For Julie Hutchinson, diagnosis and treatment brings renewed strength
CRNAs are accustomed to being the caregivers – providing comfort and care along with a good anesthesia experience. But there are times when the CRNA becomes the patient. When CRNA Julie Hutchinson was diagnosed with an aggressive form of breast cancer, she developed a new level of empathy for patients and an increased appreciation for the gift of life.
“I considered myself very healthy so the diagnosis was a total shock to me,” Hutchinson said. “I felt I always had compassion for my patients, but now I can completely relate to the fears and uncertainties they often face.”
The realities of treatment included surgery, chemotherapy and time away from work. Three months after a bilateral mastectomy she started two rounds of chemotherapy that were each three months in duration. Hutchinson was out of work for six months between the surgery and first round of chemotherapy, which is known in oncology as “the red devil.”
Her work family at Excela Health stepped up during this time. Not only did they pick up missed calls and weekend shifts, they also collected money to buy a human hair wig. But their support did not stop there. Hutchinson had only enough time to cover her first three months off work, so her colleagues donated paid time off hours to help cover the additional time she needed for treatment and recovery.
“I’m extremely blessed with a great work support system,” she said.
Hutchinson’s family has been by her side through every step in her treatment. Her husband is a physician’s assistant and the driving force behind her pursuing nurse anesthesiology at Excela Health School of Anesthesia. With his job flexibility, he has been there throughout the treatments and journey and has been able to help with everything along the way.

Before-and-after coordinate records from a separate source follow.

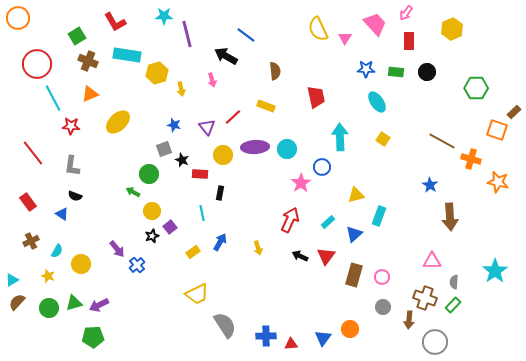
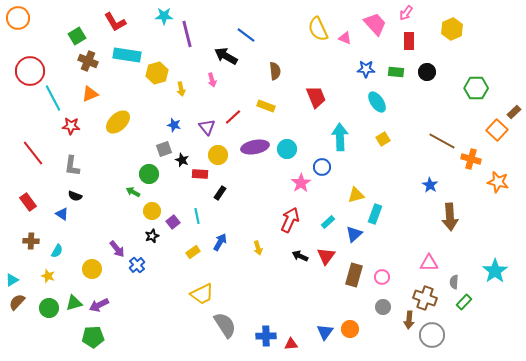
pink triangle at (345, 38): rotated 40 degrees counterclockwise
red circle at (37, 64): moved 7 px left, 7 px down
red trapezoid at (316, 97): rotated 10 degrees counterclockwise
orange square at (497, 130): rotated 25 degrees clockwise
yellow square at (383, 139): rotated 24 degrees clockwise
purple ellipse at (255, 147): rotated 8 degrees counterclockwise
yellow circle at (223, 155): moved 5 px left
black rectangle at (220, 193): rotated 24 degrees clockwise
cyan line at (202, 213): moved 5 px left, 3 px down
cyan rectangle at (379, 216): moved 4 px left, 2 px up
purple square at (170, 227): moved 3 px right, 5 px up
brown cross at (31, 241): rotated 28 degrees clockwise
pink triangle at (432, 261): moved 3 px left, 2 px down
yellow circle at (81, 264): moved 11 px right, 5 px down
yellow trapezoid at (197, 294): moved 5 px right
green rectangle at (453, 305): moved 11 px right, 3 px up
blue triangle at (323, 338): moved 2 px right, 6 px up
gray circle at (435, 342): moved 3 px left, 7 px up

In addition to her colleagues and family, her support system also includes friends, survivors and faith. They keep her fighting and moving forward. Her strong faith has also been an asset in this battle as she chose from the beginning to believe that God wanted her to be a survivor.

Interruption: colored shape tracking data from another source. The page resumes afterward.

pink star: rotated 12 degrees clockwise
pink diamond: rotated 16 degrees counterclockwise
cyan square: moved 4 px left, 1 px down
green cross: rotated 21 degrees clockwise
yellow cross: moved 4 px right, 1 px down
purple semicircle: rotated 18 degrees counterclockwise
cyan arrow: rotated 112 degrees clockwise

“It is unbelievable how much love and kindness I received through all this. Seeing this generosity and kindness has actually changed me,” she said. “I now realize how much just a simple card can turn around someone’s day or feelings.”
After being out of work for six months she started a less toxic form of chemotherapy that was administered weekly over the course of three months. She received treatments on Fridays, which allowed her to recover over the weekend and return to work for Tuesdays and Wednesdays. She eased back into working full time after completing the second round of chemotherapy, which she said was a huge mental relief.
She is currently managing a local reoccurrence. A tumor that was the same type of cancer appeared on her suture line. The tumor was removed, and she is now receiving radiation treatments. She is working through this course of treatment that occurs Monday through Friday and consists of 33 radiation sessions.
The diagnosis changed her life. It also brought a renewed focus on life and the things that are truly important. She said she plans to live life like it is short; say yes to more fun things; and be the best mother and wife she can be. Hutchinson is in the process of forming a support group for young female breast cancer survivors involving adventure activities such as zip lining.
She knows everyone has a story, trial and path. When it comes to patients she tries to be a light during what can be a dark part of their story. Hutchinson said she approaches each patient with empathy and hopes her patients can feel and know that she truly cares.
“I have been given the gift of realizing that you never know what the future holds,” she said. “Focus on what’s truly important to you, don’t sweat the small stuff and love hard.”